JCC decisions post Valcourt-Williams
So, what has happened following the DCA’s about face with the Valcourt-Williams decision? An analysis of JCC decisions following the case shows that E/C’s have in several cases attempted to expand the Valcourt-Williams decision to support denials of claims which are fact-distinguishable. The JCC’s have not been persuaded to apply Valcourt-Williams to claims which are not of a similar fact pattern (such as Tola v. Winn-Dixie (12/23/19) a deli-counter employee helping a customer beyond the deli counter, in Marrero v. D R Horton (8/28/20) a construction employee who stopped off at his parent’s home during a business errand, and in Galas v. Winn-Dixie (4/24/20) an employee delivering groceries to a co-worker.
A new COVID-19 work-from-home work force
With Valcourt-Williams decided a full year preceding the COVID-19 outbreak, although controversial at the time, it was unforeseeable how commonplace a work-from-home scenario would soon be for thousands upon thousands of employees in Florida and across the USA. So although cases in late 2019 and early 2020 (as noted above) which attempted to use Valcourt-Williams as a sword to denial of compensability, were rejected by JCCs as falling well short of similar fact patterns, we should expect that cases with 2020 dates of accident and those which follow will likely be fact-similar to Valcourt-Williams where homes are considered satellite work-locations. I expect the JCC’s will narrowly apply Valcourt-Williams to these work from home, personal comfort cases and avoid overreaching into idiopathic falls, slip and falls generally, and off premises employment or deviation from employment activity, but only time will tell.

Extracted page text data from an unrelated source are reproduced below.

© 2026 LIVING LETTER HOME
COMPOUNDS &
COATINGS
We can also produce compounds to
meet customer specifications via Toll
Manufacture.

Practical applications for employers
So how can employers mitigate work from home accidents, while still protecting their employees from COVID-19 by allowing work-from-home accommodations? We can look to the dissent in Valcourt-Williams for some tips as to how employers can be proactive in managing at-home workers. A “telecommuting agreement” for an employee working from a home environment should be provided and address the work-at-home environment itself, which Sedgewick’s agreement with Valcourt-Williams did not. Such an agreement should include restricted areas for work, breaks, and lunch-hours. The employer would have a right to inspect and photograph those restricted areas as a satellite location of business in order to manage conditions which may cause foreseeable risk to its employee. The agreement could also address pets/animals as precluded from being present in the work areas, the same as they would be at its principal place of business. The goal of such an agreement would be to set clear boundaries for the employee, define any ambiguities in property and hazards for the employer, and allow an employer to exercise and maintain control of the work environment. Such agreements will eliminate much of the “grey area” with the arising out of criteria highlighted by Valcourt-Williams. Thus, when employees have accidents within designated work areas, during work hours and work activity, in compliance with their agreements, those employees should receive benefits and employers should receive immunity protection.